Currency Analyst since 2010

Forex trading plan for March 24

By Elizabeth Belugina

Global risk sentiment, which worsened after bomb attacks in Brussels, managed to recover. US dollar index kept correcting up on more hawkish comments from the Federal Reserve officials and has space to get higher. Philadelphia Fed President Patrick Harker said that the Fed should consider another interest rate hike as early as in April if US economic continues improving. FOMC member Bullard will speak once again at 12:15 GMT on Thursday. In addition, America will release core durable goods orders at 12:30 GMT (negative forecast) as well as the unemployment claims.

EUR/USD keeps declining and will likely test the next Fibo level at 1.1145. Next support is vat 1.1080 and 1.1050. Resistance is at 1.1220 ahead of 1.1270. The ECB Board Member Sabine Lautenschlaeger said that interest rates could also go lower, though the Bundesbank head Jens Weidmann claimed that the ECB went too far in March, so opinions differ. There will be no market moving data from the euro area on Thursday.  

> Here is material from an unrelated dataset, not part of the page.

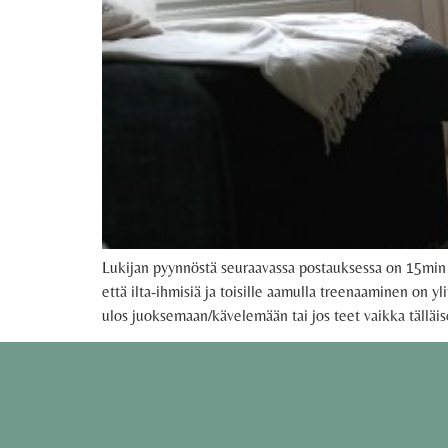
Lukijan pyynnöstä seuraavassa postauksessa on 15min
että ilta-ihmisiä ja toisille aamulla treenaaminen on 
ulos juoksemaan/kävelemään tai jos teet vaikka tälläis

GBP/USD slid to 1.4150. Britain will release retail sales at 09:30 GMT. The forecast is negative (-0.7%). Brexit uncertainty remains on the table. In these conditions, the pound will be vulnerable to 1.4095, 1.4050 (March 16 low) and 1.4000.

USD/JPY has almost reached 113.00 (trend line resistance) and may get to 114.00 if it fixes above 113.00 as traders begin to price in potential increase of the Bank of Japan’s monetary stimulus in April. Support is at 112.30, 111.00 and 111.00.

AUD/USD is overbought and needs to correct down to 0.7530/00 and probably even lower before it resumes growth. There is a Bank holiday in Australia and New Zealand on Thursday.